Tre neonati. Non uno, non due, ma tre. Tutti nati vivi, tutti, secondo le accuse, soppressi. E ciò che mi chiedo, direttore, è: ma com'è possibile che nessuno si accorga di nulla? Com'è possibile partorire tre volte in casa, partorire gemelli, e nessuno, né familiari, né amici, né medici, si accorga di una gravidanza, né di un parto, né dell'assenza dei bambini dopo?
Quando qualche mese fa ho letto della storia di Chiara Petrolini, che per due volte aveva partorito e ucciso i figli seppellendoli in giardino, pensavo fosse un caso unico, una follia irripetibile. E invece ora eccone un altro, ancora più grave. Direttore, che società è questa? Malata di cosa? Siamo diventati ciechi, insensibili? Ci fa più comodo non vedere, non sapere, non chiederci nulla? Mi rivolgo a lei perché so che è uno dei pochi che ha il coraggio di guardare in faccia la verità.
Rossella Barreca
Cara Rossella,
hai ragione a essere sconvolta. Lo sono anch'io. Lo ero già dinanzi al caso di Chiara Petrolini, e lo sono ancor di più leggendo ora del triplice infanticidio che tocca la tua città. Ciò che colpisce e disorienta non è soltanto l'orrore dell'atto in sé, il gesto estremo, disumano, di sopprimere la vita appena generata, ma l'inquietante invisibilità di tutto ciò che gli ruota attorno. Gravidanze che nessuno nota. Parti che avvengono nel silenzio, nel buio. Neonati che scompaiono e nessuno si domanda: «Dove sono?». In un Paese normale, dove ancora esistono comunità vere, occhi attenti, coscienze vigili, tutto questo non dovrebbe essere possibile.
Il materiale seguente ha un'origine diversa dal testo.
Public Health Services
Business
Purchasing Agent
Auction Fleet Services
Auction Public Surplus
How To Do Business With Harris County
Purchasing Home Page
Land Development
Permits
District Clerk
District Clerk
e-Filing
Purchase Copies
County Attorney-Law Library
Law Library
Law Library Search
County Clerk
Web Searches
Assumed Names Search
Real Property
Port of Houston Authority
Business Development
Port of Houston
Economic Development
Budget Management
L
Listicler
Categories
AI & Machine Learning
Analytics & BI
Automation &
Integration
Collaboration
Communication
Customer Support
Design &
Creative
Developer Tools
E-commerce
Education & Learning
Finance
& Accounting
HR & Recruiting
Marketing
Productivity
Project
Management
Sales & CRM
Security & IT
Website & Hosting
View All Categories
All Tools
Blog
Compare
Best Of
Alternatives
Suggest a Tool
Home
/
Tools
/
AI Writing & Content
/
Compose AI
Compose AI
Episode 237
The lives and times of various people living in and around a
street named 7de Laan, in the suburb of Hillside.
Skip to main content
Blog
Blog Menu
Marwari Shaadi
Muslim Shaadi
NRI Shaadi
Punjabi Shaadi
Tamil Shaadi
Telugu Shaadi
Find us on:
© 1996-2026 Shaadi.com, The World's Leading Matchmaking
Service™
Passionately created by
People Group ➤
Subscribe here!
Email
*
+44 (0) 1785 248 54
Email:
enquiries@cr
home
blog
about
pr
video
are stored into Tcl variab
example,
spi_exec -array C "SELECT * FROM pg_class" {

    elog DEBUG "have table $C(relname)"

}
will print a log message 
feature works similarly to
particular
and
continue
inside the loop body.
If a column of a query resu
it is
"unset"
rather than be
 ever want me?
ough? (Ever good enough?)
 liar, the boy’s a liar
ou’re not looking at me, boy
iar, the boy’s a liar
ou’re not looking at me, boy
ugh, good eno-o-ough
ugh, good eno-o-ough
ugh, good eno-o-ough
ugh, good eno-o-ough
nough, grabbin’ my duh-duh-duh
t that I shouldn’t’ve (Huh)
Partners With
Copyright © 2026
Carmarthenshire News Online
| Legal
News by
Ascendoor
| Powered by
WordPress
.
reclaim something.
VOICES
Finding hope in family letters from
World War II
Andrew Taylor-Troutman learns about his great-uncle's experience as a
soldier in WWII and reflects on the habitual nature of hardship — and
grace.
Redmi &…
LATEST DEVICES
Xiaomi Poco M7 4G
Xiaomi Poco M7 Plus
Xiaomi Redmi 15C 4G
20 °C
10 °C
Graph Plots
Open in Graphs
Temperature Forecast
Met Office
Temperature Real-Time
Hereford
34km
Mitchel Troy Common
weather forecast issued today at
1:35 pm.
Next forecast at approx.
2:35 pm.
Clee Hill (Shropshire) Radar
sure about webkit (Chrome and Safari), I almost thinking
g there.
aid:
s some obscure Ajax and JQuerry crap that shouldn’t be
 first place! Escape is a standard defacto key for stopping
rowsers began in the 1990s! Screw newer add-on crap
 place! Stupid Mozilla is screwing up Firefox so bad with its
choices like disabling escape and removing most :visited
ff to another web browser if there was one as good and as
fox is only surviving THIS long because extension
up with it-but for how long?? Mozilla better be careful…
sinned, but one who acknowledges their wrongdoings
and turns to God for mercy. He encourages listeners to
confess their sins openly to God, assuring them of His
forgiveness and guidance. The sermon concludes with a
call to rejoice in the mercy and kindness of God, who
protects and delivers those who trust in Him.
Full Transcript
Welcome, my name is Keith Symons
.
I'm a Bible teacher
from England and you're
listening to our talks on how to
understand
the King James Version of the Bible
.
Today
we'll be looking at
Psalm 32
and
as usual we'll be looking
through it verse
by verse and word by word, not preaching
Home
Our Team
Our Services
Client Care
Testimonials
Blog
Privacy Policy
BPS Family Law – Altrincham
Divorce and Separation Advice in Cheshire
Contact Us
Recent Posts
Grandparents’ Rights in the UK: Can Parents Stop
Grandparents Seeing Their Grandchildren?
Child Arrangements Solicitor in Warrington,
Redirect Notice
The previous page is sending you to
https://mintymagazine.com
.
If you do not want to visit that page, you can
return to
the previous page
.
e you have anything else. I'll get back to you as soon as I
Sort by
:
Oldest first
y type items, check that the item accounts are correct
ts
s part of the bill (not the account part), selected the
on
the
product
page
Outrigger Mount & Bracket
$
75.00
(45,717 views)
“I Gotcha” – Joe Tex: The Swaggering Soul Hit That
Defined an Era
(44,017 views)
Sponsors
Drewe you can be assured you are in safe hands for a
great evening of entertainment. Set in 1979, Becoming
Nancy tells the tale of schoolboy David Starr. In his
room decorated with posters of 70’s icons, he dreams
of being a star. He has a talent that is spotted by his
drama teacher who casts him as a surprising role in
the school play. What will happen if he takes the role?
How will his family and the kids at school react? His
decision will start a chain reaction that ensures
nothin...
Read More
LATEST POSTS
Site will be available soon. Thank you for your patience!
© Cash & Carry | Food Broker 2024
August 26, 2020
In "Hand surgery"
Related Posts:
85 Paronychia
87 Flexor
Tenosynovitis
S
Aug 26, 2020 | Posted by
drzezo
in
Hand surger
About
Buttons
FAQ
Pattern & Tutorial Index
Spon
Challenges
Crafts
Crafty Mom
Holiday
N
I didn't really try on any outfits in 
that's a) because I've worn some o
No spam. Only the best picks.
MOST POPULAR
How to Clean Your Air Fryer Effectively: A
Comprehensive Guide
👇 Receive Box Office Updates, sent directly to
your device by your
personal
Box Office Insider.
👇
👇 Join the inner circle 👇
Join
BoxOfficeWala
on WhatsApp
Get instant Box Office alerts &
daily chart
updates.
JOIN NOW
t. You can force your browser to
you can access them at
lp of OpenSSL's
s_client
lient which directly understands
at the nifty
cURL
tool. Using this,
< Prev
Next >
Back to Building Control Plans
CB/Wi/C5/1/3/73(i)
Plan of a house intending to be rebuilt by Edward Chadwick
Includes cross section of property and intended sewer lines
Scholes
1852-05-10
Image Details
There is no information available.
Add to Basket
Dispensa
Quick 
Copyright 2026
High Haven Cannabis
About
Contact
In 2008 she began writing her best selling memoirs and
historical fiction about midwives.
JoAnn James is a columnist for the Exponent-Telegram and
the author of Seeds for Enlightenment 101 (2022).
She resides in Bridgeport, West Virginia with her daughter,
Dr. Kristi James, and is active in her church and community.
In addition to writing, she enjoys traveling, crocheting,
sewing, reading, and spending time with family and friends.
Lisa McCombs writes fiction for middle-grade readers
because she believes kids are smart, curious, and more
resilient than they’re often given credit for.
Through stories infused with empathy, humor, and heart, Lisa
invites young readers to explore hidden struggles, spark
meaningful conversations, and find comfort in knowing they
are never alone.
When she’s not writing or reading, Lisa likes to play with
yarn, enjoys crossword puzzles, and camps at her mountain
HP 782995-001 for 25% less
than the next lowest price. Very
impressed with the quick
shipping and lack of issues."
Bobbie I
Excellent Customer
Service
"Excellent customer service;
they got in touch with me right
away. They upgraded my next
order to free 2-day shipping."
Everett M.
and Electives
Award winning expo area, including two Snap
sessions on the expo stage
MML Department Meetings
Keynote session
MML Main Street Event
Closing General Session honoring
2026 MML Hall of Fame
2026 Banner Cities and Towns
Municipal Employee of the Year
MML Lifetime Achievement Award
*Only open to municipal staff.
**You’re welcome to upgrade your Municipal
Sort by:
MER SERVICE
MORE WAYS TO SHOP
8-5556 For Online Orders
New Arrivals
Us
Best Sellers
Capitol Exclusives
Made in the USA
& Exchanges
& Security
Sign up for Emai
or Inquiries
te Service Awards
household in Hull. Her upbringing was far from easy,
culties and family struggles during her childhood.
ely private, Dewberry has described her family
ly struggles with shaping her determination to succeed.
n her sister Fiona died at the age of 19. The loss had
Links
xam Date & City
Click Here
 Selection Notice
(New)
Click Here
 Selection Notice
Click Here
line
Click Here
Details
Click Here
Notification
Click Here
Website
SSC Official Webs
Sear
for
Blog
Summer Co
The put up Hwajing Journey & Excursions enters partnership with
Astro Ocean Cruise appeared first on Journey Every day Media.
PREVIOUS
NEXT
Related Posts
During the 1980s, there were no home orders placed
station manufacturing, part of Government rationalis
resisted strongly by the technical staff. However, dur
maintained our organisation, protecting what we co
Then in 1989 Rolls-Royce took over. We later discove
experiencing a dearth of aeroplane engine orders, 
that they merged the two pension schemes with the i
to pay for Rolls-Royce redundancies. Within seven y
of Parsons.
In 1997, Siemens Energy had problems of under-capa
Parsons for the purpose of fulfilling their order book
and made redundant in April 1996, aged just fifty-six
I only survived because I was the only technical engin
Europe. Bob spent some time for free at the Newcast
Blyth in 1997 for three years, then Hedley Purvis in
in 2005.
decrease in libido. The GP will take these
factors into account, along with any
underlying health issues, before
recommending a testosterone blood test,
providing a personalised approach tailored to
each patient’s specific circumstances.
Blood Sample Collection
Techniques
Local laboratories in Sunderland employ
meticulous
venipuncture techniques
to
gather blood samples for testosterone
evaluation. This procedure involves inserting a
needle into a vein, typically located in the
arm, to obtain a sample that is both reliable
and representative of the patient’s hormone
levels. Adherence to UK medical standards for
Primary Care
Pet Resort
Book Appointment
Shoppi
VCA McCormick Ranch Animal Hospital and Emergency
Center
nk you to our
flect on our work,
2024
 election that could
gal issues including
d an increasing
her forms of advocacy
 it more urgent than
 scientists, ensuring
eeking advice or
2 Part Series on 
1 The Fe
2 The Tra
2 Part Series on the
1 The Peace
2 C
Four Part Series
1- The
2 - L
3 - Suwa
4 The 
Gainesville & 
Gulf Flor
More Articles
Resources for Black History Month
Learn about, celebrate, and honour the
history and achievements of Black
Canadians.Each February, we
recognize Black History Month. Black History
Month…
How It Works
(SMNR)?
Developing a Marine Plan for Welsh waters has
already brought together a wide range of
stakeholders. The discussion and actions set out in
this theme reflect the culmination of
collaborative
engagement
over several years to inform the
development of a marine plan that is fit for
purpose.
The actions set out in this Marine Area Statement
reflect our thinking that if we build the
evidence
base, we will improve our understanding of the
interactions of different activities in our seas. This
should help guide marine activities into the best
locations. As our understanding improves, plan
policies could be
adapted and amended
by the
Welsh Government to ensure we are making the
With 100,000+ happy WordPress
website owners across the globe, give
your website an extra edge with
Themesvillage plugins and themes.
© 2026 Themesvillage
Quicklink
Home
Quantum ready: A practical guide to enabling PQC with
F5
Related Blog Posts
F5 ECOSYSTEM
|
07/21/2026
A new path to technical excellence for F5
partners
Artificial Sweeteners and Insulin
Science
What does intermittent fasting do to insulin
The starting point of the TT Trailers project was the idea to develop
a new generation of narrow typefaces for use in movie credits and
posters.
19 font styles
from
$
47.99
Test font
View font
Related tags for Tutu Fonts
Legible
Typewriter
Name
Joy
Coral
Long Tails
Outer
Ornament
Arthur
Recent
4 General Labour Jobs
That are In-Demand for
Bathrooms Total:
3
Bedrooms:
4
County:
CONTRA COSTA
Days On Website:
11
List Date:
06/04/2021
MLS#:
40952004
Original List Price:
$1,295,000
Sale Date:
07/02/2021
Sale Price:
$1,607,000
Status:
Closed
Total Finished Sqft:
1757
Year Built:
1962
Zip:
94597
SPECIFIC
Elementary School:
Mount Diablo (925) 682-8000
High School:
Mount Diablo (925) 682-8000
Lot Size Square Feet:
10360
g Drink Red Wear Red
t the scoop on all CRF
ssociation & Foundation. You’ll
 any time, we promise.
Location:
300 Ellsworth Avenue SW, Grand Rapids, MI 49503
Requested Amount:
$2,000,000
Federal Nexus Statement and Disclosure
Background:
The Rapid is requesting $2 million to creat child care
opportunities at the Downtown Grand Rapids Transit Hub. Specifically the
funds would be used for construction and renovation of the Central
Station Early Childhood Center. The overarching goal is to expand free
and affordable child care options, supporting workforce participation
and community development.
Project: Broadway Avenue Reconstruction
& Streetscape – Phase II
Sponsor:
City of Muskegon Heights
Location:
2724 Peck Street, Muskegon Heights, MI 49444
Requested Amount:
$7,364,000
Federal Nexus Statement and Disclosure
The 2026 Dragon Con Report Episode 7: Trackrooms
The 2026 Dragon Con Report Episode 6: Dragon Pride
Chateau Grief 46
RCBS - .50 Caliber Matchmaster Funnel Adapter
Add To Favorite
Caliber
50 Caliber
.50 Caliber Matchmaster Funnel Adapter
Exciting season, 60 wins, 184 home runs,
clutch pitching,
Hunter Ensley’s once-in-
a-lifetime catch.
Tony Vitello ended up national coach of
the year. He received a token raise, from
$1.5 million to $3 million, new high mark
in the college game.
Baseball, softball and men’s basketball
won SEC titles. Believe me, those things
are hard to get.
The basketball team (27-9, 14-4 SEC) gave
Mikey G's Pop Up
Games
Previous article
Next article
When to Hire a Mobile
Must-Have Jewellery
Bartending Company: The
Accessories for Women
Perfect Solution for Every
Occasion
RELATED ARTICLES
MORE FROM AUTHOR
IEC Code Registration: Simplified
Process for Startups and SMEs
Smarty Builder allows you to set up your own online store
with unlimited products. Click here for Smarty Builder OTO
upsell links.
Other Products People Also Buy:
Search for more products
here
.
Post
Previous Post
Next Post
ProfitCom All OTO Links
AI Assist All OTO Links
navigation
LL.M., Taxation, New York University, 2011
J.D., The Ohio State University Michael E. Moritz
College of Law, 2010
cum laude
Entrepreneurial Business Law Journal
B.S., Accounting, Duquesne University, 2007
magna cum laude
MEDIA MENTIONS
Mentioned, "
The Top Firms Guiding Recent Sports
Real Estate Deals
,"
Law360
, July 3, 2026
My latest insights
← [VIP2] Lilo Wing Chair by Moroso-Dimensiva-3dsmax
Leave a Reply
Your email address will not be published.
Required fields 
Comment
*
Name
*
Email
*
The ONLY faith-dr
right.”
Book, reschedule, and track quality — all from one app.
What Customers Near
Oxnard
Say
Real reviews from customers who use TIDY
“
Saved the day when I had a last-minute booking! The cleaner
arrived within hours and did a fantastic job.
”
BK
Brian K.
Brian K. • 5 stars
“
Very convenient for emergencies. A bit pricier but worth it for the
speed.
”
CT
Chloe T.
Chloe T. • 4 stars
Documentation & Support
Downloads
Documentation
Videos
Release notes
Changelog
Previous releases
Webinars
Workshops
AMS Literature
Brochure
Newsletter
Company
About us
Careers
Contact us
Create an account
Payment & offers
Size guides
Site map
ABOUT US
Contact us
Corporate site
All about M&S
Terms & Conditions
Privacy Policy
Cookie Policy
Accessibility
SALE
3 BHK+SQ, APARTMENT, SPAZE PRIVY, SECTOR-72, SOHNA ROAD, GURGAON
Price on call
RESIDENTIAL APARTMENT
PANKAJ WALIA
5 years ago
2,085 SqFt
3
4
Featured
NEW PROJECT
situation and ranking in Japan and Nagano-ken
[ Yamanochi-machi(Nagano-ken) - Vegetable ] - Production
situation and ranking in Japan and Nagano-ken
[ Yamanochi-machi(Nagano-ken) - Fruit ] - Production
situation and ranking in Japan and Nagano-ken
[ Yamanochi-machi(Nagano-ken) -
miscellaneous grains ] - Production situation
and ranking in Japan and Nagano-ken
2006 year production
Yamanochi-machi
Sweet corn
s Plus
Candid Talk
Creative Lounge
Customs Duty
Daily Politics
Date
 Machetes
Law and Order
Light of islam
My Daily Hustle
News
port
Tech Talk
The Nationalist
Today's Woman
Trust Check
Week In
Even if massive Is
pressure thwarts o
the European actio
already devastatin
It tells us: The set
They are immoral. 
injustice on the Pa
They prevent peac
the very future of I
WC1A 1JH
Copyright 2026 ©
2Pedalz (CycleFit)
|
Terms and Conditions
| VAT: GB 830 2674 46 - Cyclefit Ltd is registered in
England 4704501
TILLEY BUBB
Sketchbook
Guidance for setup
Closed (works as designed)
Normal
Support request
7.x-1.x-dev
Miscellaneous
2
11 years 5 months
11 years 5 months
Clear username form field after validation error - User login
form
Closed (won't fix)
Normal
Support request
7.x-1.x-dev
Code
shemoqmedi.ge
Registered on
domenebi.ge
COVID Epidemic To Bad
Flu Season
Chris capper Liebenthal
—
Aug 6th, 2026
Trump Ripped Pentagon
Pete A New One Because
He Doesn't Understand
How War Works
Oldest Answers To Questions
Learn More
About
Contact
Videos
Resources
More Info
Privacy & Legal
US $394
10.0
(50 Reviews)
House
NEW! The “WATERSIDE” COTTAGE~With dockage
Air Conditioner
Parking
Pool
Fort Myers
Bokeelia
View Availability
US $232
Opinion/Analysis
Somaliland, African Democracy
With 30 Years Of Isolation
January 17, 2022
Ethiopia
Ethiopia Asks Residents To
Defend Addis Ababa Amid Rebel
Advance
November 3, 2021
Il fatto che sia potuto accadere non una, ma ben due volte nel caso della Petrolini, e ora addirittura tre nel caso di Pellaro, ci dice qualcosa di gravissimo. Ci dice che la nostra società è anestetizzata, cieca, disattenta. Ci dice che ci sono famiglie, medici, vicini, amici, che preferiscono girarsi dall'altra parte, piuttosto che guardare in faccia la realtà. Non si può partorire due gemelli in una casa abitata da altre persone e pensare che nessuno si accorga di nulla. Non si può credere che nessun segnale, fisico, psicologico, emotivo, sia mai stato lanciato. Se così fosse, saremmo già oltre la morte del senso comune. Viviamo in una società che ha trasformato l'io in un bunker, dove nessuno vede l'altro, nessuno sente l'altro, nessuno si accorge se qualcuno cade, se qualcuno partorisce, se qualcuno genera, se qualcuno uccide, ossia se qualcuno dà la vita o la toglie. E quando accade qualcosa di troppo assurdo per essere ignorato, allora si parla di «mostro», per non dover parlare di noi stessi. Eppure mostri forse siamo un po' noi tutti. O no?
Perché è più rassicurante credere che certe cose siano opera di orchi rari, piuttosto che accettare l'idea che ci sia qualcosa di profondamente rotto nel nostro vivere quotidiano. Piuttosto che domandarci dove fossimo noi, mentre intorno si consumava la tragedia.
Siamo affetti da un morbo subdolo: quello dell'indifferenza. Della deresponsabilizzazione collettiva. Del «non è affar mio».
Ma i bambini uccisi, che siano uno, due, o tre, sono affar nostro. Eccome. Lo devono essere. Perché rappresentano il fallimento ultimo di un'intera civiltà. A chi ha ancora occhi per vedere, e voce per dire, il compito di non tacere.A te va il mio rispetto.